Brief
When you copy the data, keep every word exactly as it is and leave the pictures out.

___

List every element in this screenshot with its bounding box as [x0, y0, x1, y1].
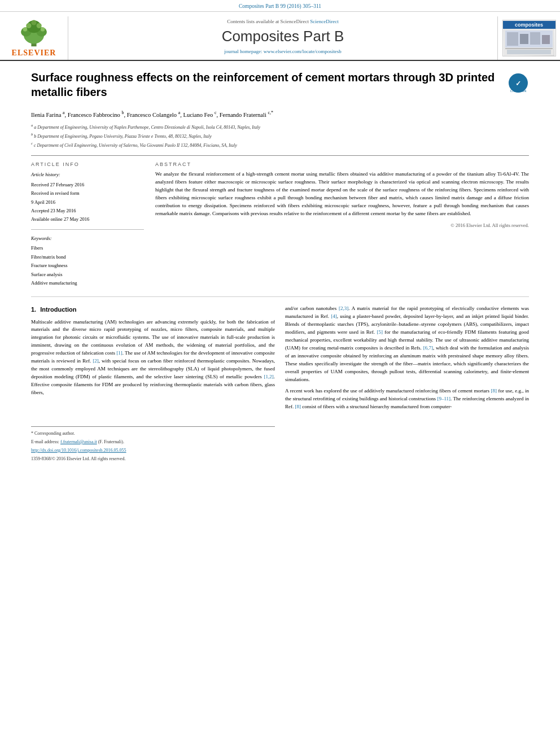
body-divider [31, 296, 529, 297]
composites-logo-label: composites [503, 21, 555, 29]
article-history: Article history: Received 27 February 20… [31, 171, 144, 224]
homepage-url[interactable]: www.elsevier.com/locate/compositesb [264, 49, 342, 54]
available-online: Available online 27 May 2016 [31, 215, 144, 223]
elsevier-tree-icon [14, 16, 54, 47]
composites-logo-section: composites [498, 16, 560, 60]
svg-point-5 [23, 27, 27, 31]
article-main: Surface roughness effects on the reinfor… [0, 61, 560, 470]
crossmark-badge: ✓ CrossMark [508, 72, 529, 95]
svg-point-6 [41, 27, 45, 31]
keyword-fibers: Fibers [31, 244, 144, 252]
ref-1-2[interactable]: [1,2] [264, 374, 274, 379]
keywords-list: Fibers Fibre/matrix bond Fracture toughn… [31, 244, 144, 287]
doi-link[interactable]: http://dx.doi.org/10.1016/j.compositesb.… [31, 448, 126, 453]
received-revised-label: Received in revised form [31, 189, 144, 197]
contents-line: Contents lists available at ScienceDirec… [227, 19, 339, 24]
footnote-issn: 1359-8368/© 2016 Elsevier Ltd. All right… [31, 456, 275, 462]
abstract-text: We analyze the flexural reinforcement of… [155, 171, 529, 218]
journal-header: ELSEVIER Contents lists available at Sci… [0, 12, 560, 61]
abstract-column: ABSTRACT We analyze the flexural reinfor… [155, 161, 529, 287]
keywords-label: Keywords: [31, 234, 144, 242]
elsevier-wordmark: ELSEVIER [12, 49, 56, 58]
ref-8b[interactable]: [8] [295, 404, 301, 409]
svg-text:CrossMark: CrossMark [510, 89, 527, 93]
authors-line: Ilenia Farina a, Francesco Fabbrocino b,… [31, 110, 529, 119]
elsevier-logo: ELSEVIER [12, 16, 56, 58]
affiliation-b: b b Department of Engineering, Pegaso Un… [31, 132, 529, 140]
intro-para-2: and/or carbon nanotubes [2,3]. A matrix … [285, 305, 529, 383]
svg-point-7 [26, 23, 31, 28]
composites-logo: composites [502, 20, 556, 56]
keyword-bond: Fibre/matrix bond [31, 253, 144, 261]
svg-text:✓: ✓ [515, 80, 521, 88]
keyword-surface: Surface analysis [31, 270, 144, 278]
affiliations: a a Department of Engineering, Universit… [31, 123, 529, 148]
keyword-additive: Additive manufacturing [31, 279, 144, 287]
ref-6-7[interactable]: [6,7] [423, 345, 433, 351]
body-col-left: 1. Introduction Multiscale additive manu… [31, 305, 275, 464]
ref-2-3[interactable]: [2,3] [339, 305, 348, 311]
copyright-line: © 2016 Elsevier Ltd. All rights reserved… [155, 222, 529, 228]
abstract-label: ABSTRACT [155, 161, 529, 167]
svg-rect-15 [542, 35, 550, 44]
article-info-abstract: ARTICLE INFO Article history: Received 2… [31, 155, 529, 287]
received-revised-date: 9 April 2016 [31, 198, 144, 206]
keywords-section: Keywords: Fibers Fibre/matrix bond Fract… [31, 234, 144, 287]
svg-rect-14 [530, 32, 540, 45]
history-divider [31, 229, 144, 230]
ref-4[interactable]: [4] [331, 313, 337, 319]
footnote-section: * Corresponding author. E-mail address: … [31, 426, 275, 462]
svg-point-8 [37, 23, 42, 28]
affiliation-c: c c Department of Civil Engineering, Uni… [31, 141, 529, 149]
affiliation-a: a a Department of Engineering, Universit… [31, 123, 529, 131]
elsevier-logo-section: ELSEVIER [0, 16, 68, 60]
journal-citation: Composites Part B 99 (2016) 305–311 [239, 3, 321, 9]
footnote-email: E-mail address: f.fraternali@unisa.it (F… [31, 439, 275, 445]
intro-para-3: A recent work has explored the use of ad… [285, 387, 529, 411]
email-name: (F. Fraternali). [98, 439, 124, 444]
intro-para-1: Multiscale additive manufacturing (AM) t… [31, 318, 275, 397]
article-title: Surface roughness effects on the reinfor… [31, 70, 502, 99]
svg-rect-12 [507, 32, 518, 46]
svg-rect-17 [507, 50, 551, 54]
accepted-date: Accepted 23 May 2016 [31, 207, 144, 215]
received-date: Received 27 February 2016 [31, 181, 144, 189]
article-info-column: ARTICLE INFO Article history: Received 2… [31, 161, 144, 287]
journal-title: Composites Part B [222, 28, 344, 45]
journal-homepage: journal homepage: www.elsevier.com/locat… [224, 49, 341, 54]
email-link[interactable]: f.fraternali@unisa.it [60, 439, 97, 444]
journal-title-section: Contents lists available at ScienceDirec… [68, 16, 498, 60]
ref-5[interactable]: [5] [377, 329, 383, 335]
sciencedirect-link[interactable]: ScienceDirect [310, 19, 338, 24]
body-col-right: and/or carbon nanotubes [2,3]. A matrix … [285, 305, 529, 464]
keyword-fracture: Fracture toughness [31, 261, 144, 269]
top-bar: Composites Part B 99 (2016) 305–311 [0, 0, 560, 12]
email-label: E-mail address: [31, 439, 60, 444]
footnote-doi: http://dx.doi.org/10.1016/j.compositesb.… [31, 447, 275, 454]
ref-1[interactable]: [1] [116, 350, 123, 356]
body-content: 1. Introduction Multiscale additive manu… [31, 305, 529, 464]
svg-rect-13 [520, 34, 528, 44]
footnote-corresponding: * Corresponding author. [31, 430, 275, 437]
ref-9-11[interactable]: [9–11] [437, 396, 450, 401]
intro-heading: 1. Introduction [31, 305, 275, 314]
article-info-label: ARTICLE INFO [31, 161, 144, 167]
ref-2a[interactable]: [2] [93, 358, 99, 364]
svg-point-9 [31, 20, 36, 25]
history-label: Article history: [31, 171, 144, 178]
ref-8a[interactable]: [8] [491, 388, 497, 394]
composites-logo-image [504, 29, 554, 56]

___

Response to the exercise
List every element in this screenshot with its bounding box as [x0, y0, x1, y1].
body-divider [31, 296, 529, 297]
composites-logo-label: composites [503, 21, 555, 29]
article-history: Article history: Received 27 February 20… [31, 171, 144, 224]
homepage-url[interactable]: www.elsevier.com/locate/compositesb [264, 49, 342, 54]
available-online: Available online 27 May 2016 [31, 215, 144, 223]
elsevier-tree-icon [14, 16, 54, 47]
composites-logo-section: composites [498, 16, 560, 60]
svg-point-5 [23, 27, 27, 31]
article-main: Surface roughness effects on the reinfor… [0, 61, 560, 470]
crossmark-badge: ✓ CrossMark [508, 72, 529, 95]
svg-point-6 [41, 27, 45, 31]
keyword-fibers: Fibers [31, 244, 144, 252]
ref-1-2[interactable]: [1,2] [264, 374, 274, 379]
keywords-list: Fibers Fibre/matrix bond Fracture toughn… [31, 244, 144, 287]
doi-link[interactable]: http://dx.doi.org/10.1016/j.compositesb.… [31, 448, 126, 453]
received-revised-label: Received in revised form [31, 189, 144, 197]
contents-line: Contents lists available at ScienceDirec… [227, 19, 339, 24]
footnote-issn: 1359-8368/© 2016 Elsevier Ltd. All right… [31, 456, 275, 462]
abstract-text: We analyze the flexural reinforcement of… [155, 171, 529, 218]
journal-header: ELSEVIER Contents lists available at Sci… [0, 12, 560, 61]
abstract-column: ABSTRACT We analyze the flexural reinfor… [155, 161, 529, 287]
keywords-label: Keywords: [31, 234, 144, 242]
elsevier-wordmark: ELSEVIER [12, 49, 56, 58]
ref-8b[interactable]: [8] [295, 404, 301, 409]
svg-text:CrossMark: CrossMark [510, 89, 527, 93]
authors-line: Ilenia Farina a, Francesco Fabbrocino b,… [31, 110, 529, 119]
elsevier-logo: ELSEVIER [12, 16, 56, 58]
affiliation-b: b b Department of Engineering, Pegaso Un… [31, 132, 529, 140]
intro-para-2: and/or carbon nanotubes [2,3]. A matrix … [285, 305, 529, 383]
svg-point-7 [26, 23, 31, 28]
composites-logo: composites [502, 20, 556, 56]
keyword-bond: Fibre/matrix bond [31, 253, 144, 261]
svg-text:✓: ✓ [515, 80, 521, 88]
keyword-surface: Surface analysis [31, 270, 144, 278]
affiliations: a a Department of Engineering, Universit… [31, 123, 529, 148]
keyword-additive: Additive manufacturing [31, 279, 144, 287]
ref-6-7[interactable]: [6,7] [423, 345, 433, 351]
body-col-left: 1. Introduction Multiscale additive manu… [31, 305, 275, 464]
ref-2-3[interactable]: [2,3] [339, 305, 348, 311]
copyright-line: © 2016 Elsevier Ltd. All rights reserved… [155, 222, 529, 228]
abstract-label: ABSTRACT [155, 161, 529, 167]
svg-rect-15 [542, 35, 550, 44]
article-info-abstract: ARTICLE INFO Article history: Received 2… [31, 155, 529, 287]
received-revised-date: 9 April 2016 [31, 198, 144, 206]
keywords-section: Keywords: Fibers Fibre/matrix bond Fract… [31, 234, 144, 287]
svg-rect-14 [530, 32, 540, 45]
history-divider [31, 229, 144, 230]
ref-4[interactable]: [4] [331, 313, 337, 319]
footnote-section: * Corresponding author. E-mail address: … [31, 426, 275, 462]
svg-point-8 [37, 23, 42, 28]
affiliation-c: c c Department of Civil Engineering, Uni… [31, 141, 529, 149]
affiliation-a: a a Department of Engineering, Universit… [31, 123, 529, 131]
elsevier-logo-section: ELSEVIER [0, 16, 68, 60]
journal-citation: Composites Part B 99 (2016) 305–311 [239, 3, 321, 9]
footnote-email: E-mail address: f.fraternali@unisa.it (F… [31, 439, 275, 445]
intro-para-3: A recent work has explored the use of ad… [285, 387, 529, 411]
email-name: (F. Fraternali). [98, 439, 124, 444]
intro-para-1: Multiscale additive manufacturing (AM) t… [31, 318, 275, 397]
article-title: Surface roughness effects on the reinfor… [31, 70, 502, 99]
svg-rect-12 [507, 32, 518, 46]
svg-rect-17 [507, 50, 551, 54]
accepted-date: Accepted 23 May 2016 [31, 207, 144, 215]
received-date: Received 27 February 2016 [31, 181, 144, 189]
article-info-column: ARTICLE INFO Article history: Received 2… [31, 161, 144, 287]
journal-title: Composites Part B [222, 28, 344, 45]
journal-homepage: journal homepage: www.elsevier.com/locat… [224, 49, 341, 54]
email-link[interactable]: f.fraternali@unisa.it [60, 439, 97, 444]
journal-title-section: Contents lists available at ScienceDirec… [68, 16, 498, 60]
ref-5[interactable]: [5] [377, 329, 383, 335]
sciencedirect-link[interactable]: ScienceDirect [310, 19, 338, 24]
body-col-right: and/or carbon nanotubes [2,3]. A matrix … [285, 305, 529, 464]
keyword-fracture: Fracture toughness [31, 261, 144, 269]
top-bar: Composites Part B 99 (2016) 305–311 [0, 0, 560, 12]
email-label: E-mail address: [31, 439, 60, 444]
footnote-doi: http://dx.doi.org/10.1016/j.compositesb.… [31, 447, 275, 454]
ref-1[interactable]: [1] [116, 350, 123, 356]
body-content: 1. Introduction Multiscale additive manu… [31, 305, 529, 464]
svg-rect-13 [520, 34, 528, 44]
footnote-corresponding: * Corresponding author. [31, 430, 275, 437]
ref-9-11[interactable]: [9–11] [437, 396, 450, 401]
intro-heading: 1. Introduction [31, 305, 275, 314]
article-info-label: ARTICLE INFO [31, 161, 144, 167]
ref-2a[interactable]: [2] [93, 358, 99, 364]
svg-point-9 [31, 20, 36, 25]
history-label: Article history: [31, 171, 144, 178]
ref-8a[interactable]: [8] [491, 388, 497, 394]
composites-logo-image [504, 29, 554, 56]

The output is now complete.